Tyler ends the message, his jaw clenched so tight I can see a muscle twitching in his cheek.

"There are eleven more," I say quietly. "They get worse."

"You should block his number."

"I know. I will. I just thought... maybe we should keep them. As evidence. If I need it."

Tyler nods, approval flickering in his eyes. "Smart. We can take screenshots, save the voicemails." He hands the phone back. "But then you block him. You don't need this poison in your head."

"Okay." I take the phone and start the process of documenting everything. Tyler sits beside me, careful to keep a respectful distance, but close enough that I can feel the heat radiating from his shower-warm skin.

It's strange how safe I feel with him, despite the changes in him. Despite the gun I saw him cleaning earlier. Despite the violent promise in his eyes when he talks about Devin.

"Do you think he knows where I am?" I ask as I screenshot the last text.

"No. But he knows you're gone, and that's going to make him dangerous." Tyler's voice is matter-of-fact. "That's why I need to deal with this sooner rather than later."

I nod, finally blocking Devin's number. An unexpected wave of relief washes over me as I do, like cutting a tether that's been slowly strangling me.

"Try to get some sleep," Tyler says, standing up. "Tomorrow's going to be a long day."

He moves to his own bed, sitting on the edge to check his phone one last time.
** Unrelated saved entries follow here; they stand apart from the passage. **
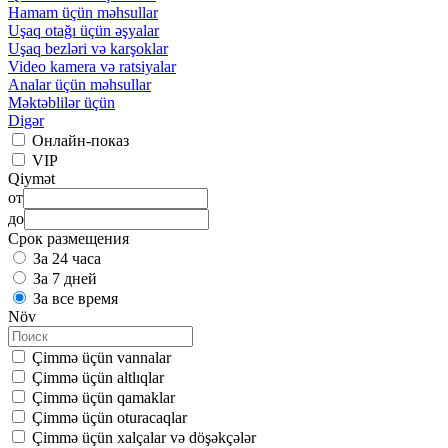
Hamam üçün məhsullar
Uşaq otağı üçün əşyalar
Uşaq bezləri və karşoklar
Video kamera və ratsiyalar
Analar üçün məhsullar
Məktəblilər üçün
Digər
Онлайн-показ
VIP
Qiymət
от
до
Срок размещения
За 24 часа
За 7 дней
За все время
Növ
Çimmə üçün vannalar
Çimmə üçün altlıqlar
Çimmə üçün qamaklar
Çimmə üçün oturacaqlar
Çimmə üçün xalçalar və döşəkçələr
I slide under the covers of mine, suddenly aware of how strange this is. Sharing a room with Tyler after all these years. After everything that's changed.

"Tyler?"

He looks up. "Yeah?"

"Thank you. For coming back. For helping me."

Something softens in his face. "Always, Liv. I told you that years ago."

"I know. I just didn't really believe it until now."

He smiles slightly, and for a moment, I see the old Tyler: the one who used to climb through my window when we were teenagers, who would listen to me talk for hours about nothing at all, who knew all my secrets.

Almost all of them, anyway.

"Get some sleep," he says again, reaching to turn off the lamp between our beds.

Darkness falls, but I can still make out his silhouette as he settles into his bed, the covers rustling. Despite everything—Devin's threats, the uncertainty of what comes next, the strangeness of this situation—I feel safer than I have in months.

With that thought, I close my eyes and let exhaustion pull me under.

The Next Day

Sunlight streams through a gap in the motel curtains, landing directly across my eyes. I sit up, looking toward the other bed, but it's empty, the covers neatly made. For a moment, panic flares in my chest—did Tyler leave?—but then I notice his leather cut still draped over the chair. He wouldn't leave that behind.

The door opens, and Tyler walks in carrying a cardboard tray with coffee cups and a paper bag that smells like heaven.